En el cuarto de baño del dormitorio se lavó la cara y se refrescó el torso desnudo. No llevaba camisa para evitar empaparla con su transpiración rancia. Además, no quiso ducharse porque en esos escasos minutos bajo el agua filamentosa se vería forzado a bajar la guardia. Por ese motivo, sumaban ya más de diez las veces que el hombre había entrado en el lavabo para humedecerse con agua fría el rostro y el pecho. Se enfrentó al espejo y unas ojeras sin disimular enmarcaron su mirada tenebrosa de crueldad. Era como si en aquel lugar su cara hubiese envejecido el doble que su cuerpo. Pocas cosas iba a echar de menos de ese sitio agobiante y asqueroso, nauseabundo en donde se había enfrentado a casi todo el mundo que había conocido.

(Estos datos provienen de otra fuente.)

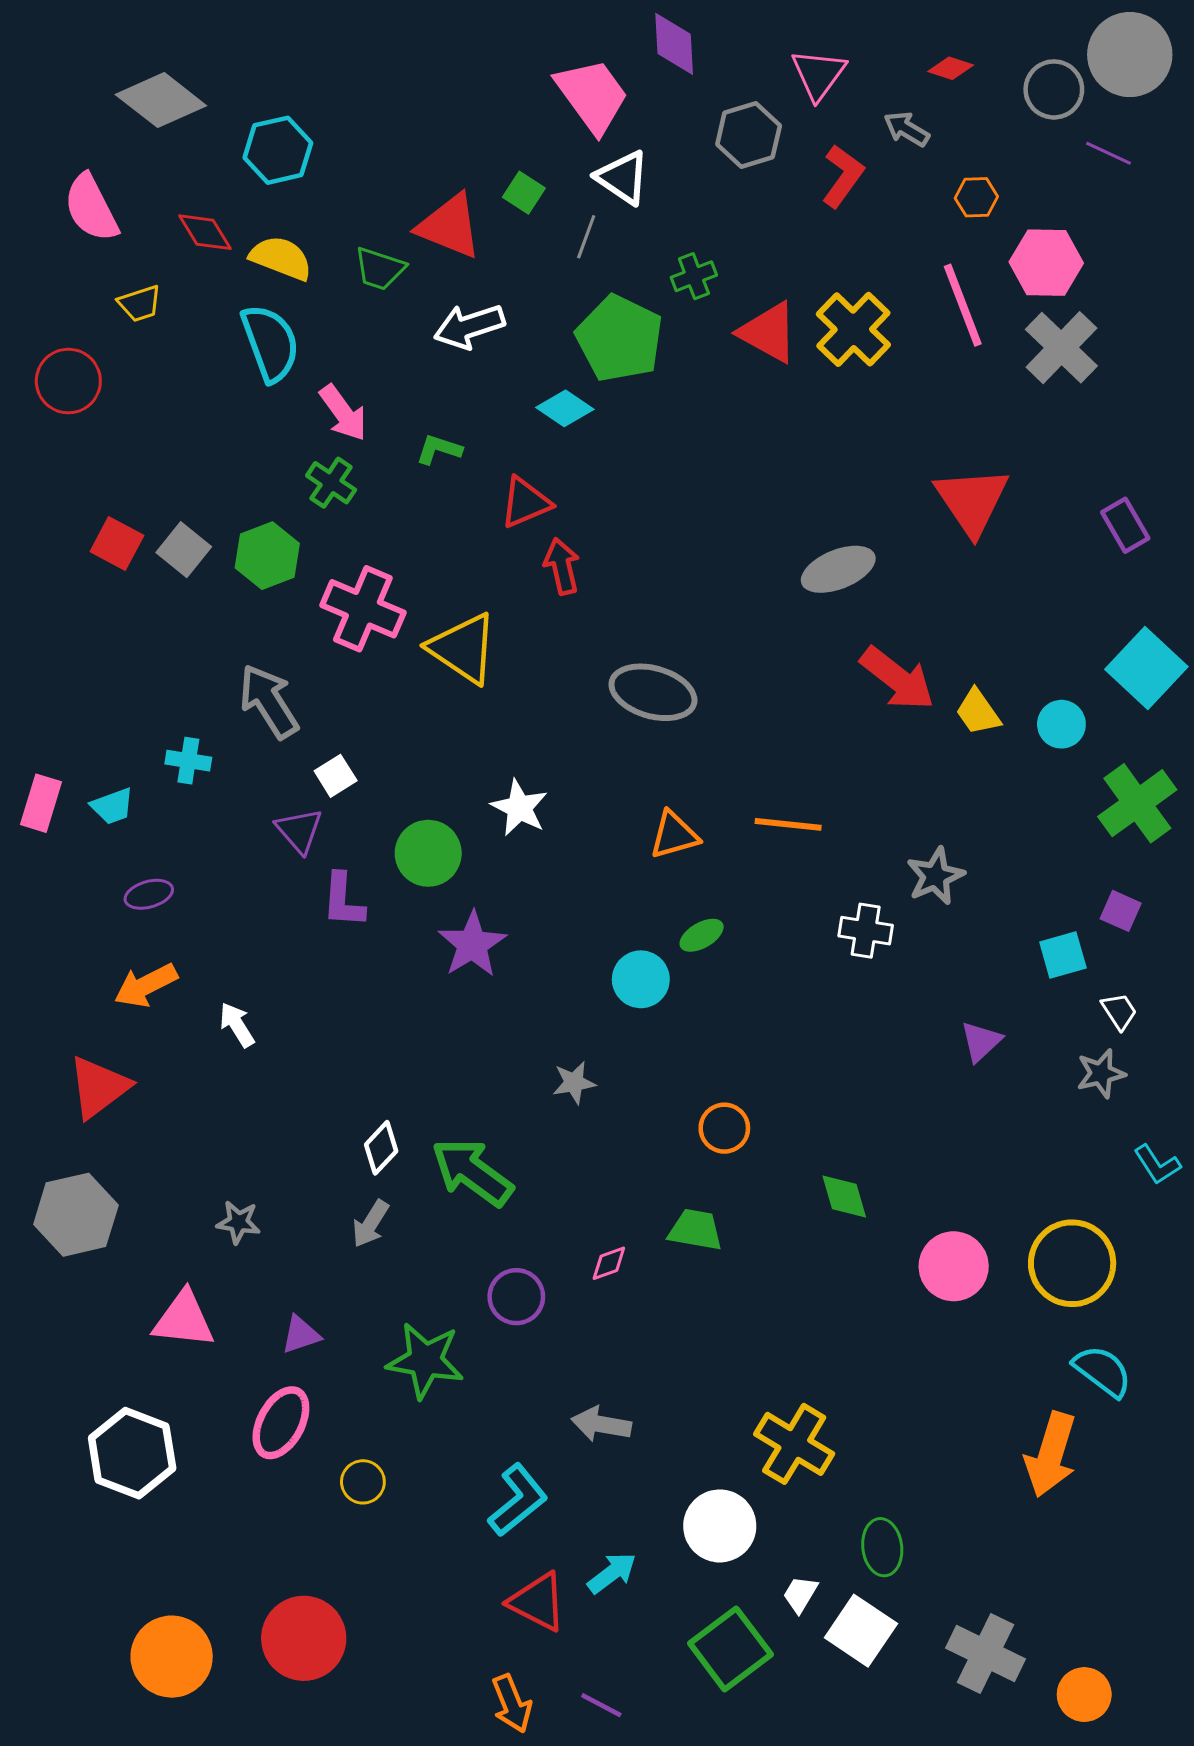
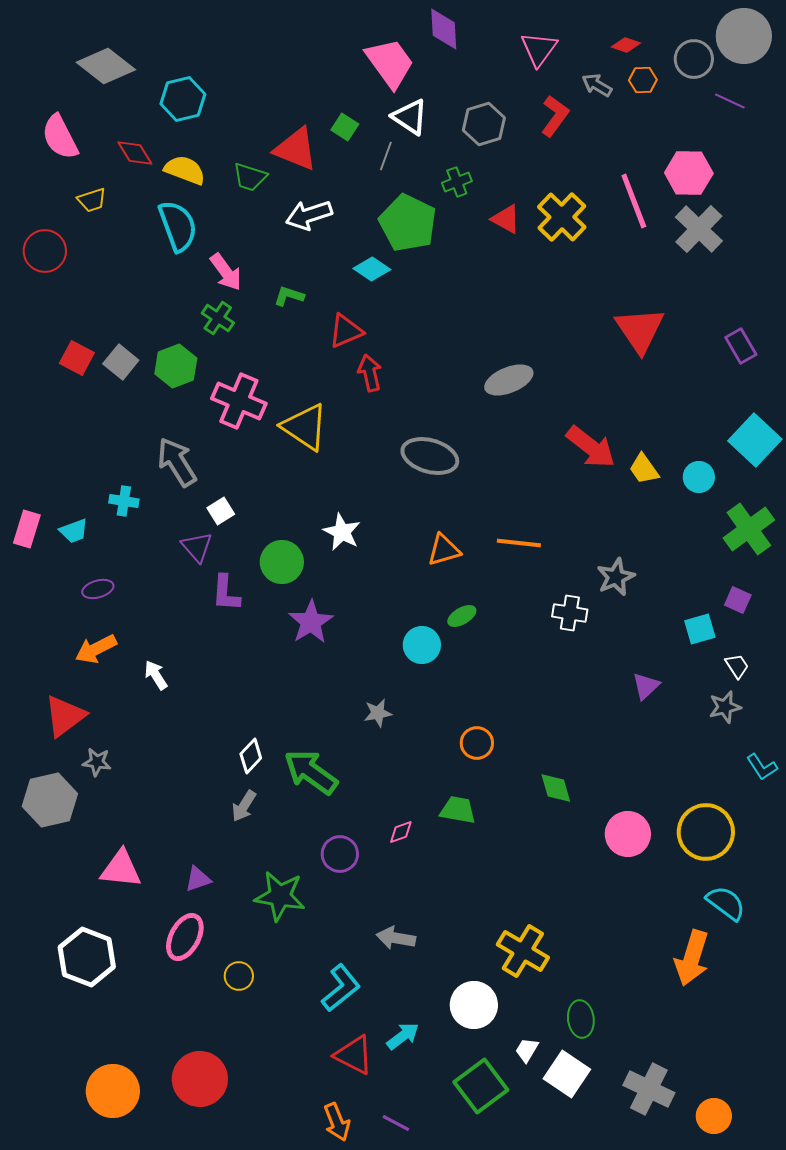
gray hexagon: (749, 135) -> (484, 124), moved
orange hexagon: (976, 197) -> (643, 80), moved
red triangle: (768, 332) -> (506, 219), size x0.7
gray ellipse: (838, 569) -> (509, 380), moved
gray star: (238, 1222) -> (97, 762), moved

—Hatajo de memos —escupió con asco al espejo, como si aquellas personas habitaran en la dimensión simétrica que ahora mismo ocupaba su propio reflejo y no en el pueblo al que había sido forzosamente destinado como castigo por sus pecados. Les culpaba de todo, a los otros; al igual que estos últimos le señalaban a él con rabia. Alimentaron durante meses, viéndola crecer sin inmutarse, una repulsión mutua.
La visión del revólver sobre la mesa del despacho le tranquilizó a medias.
Lo había limpiado con mimo, acunándolo, y cargado con precisión al comienzo de esa larga noche. Luego, tantas veces como paseos había dado en círculo por aquella estancia pretenciosa, lo había tomado en sus manos con dulzura y firmeza, demostrándole así su confianza. Su tacto habría notado la variación más insignificante de temperatura o peso en ese preciado objeto domesticado y obediente por el uso.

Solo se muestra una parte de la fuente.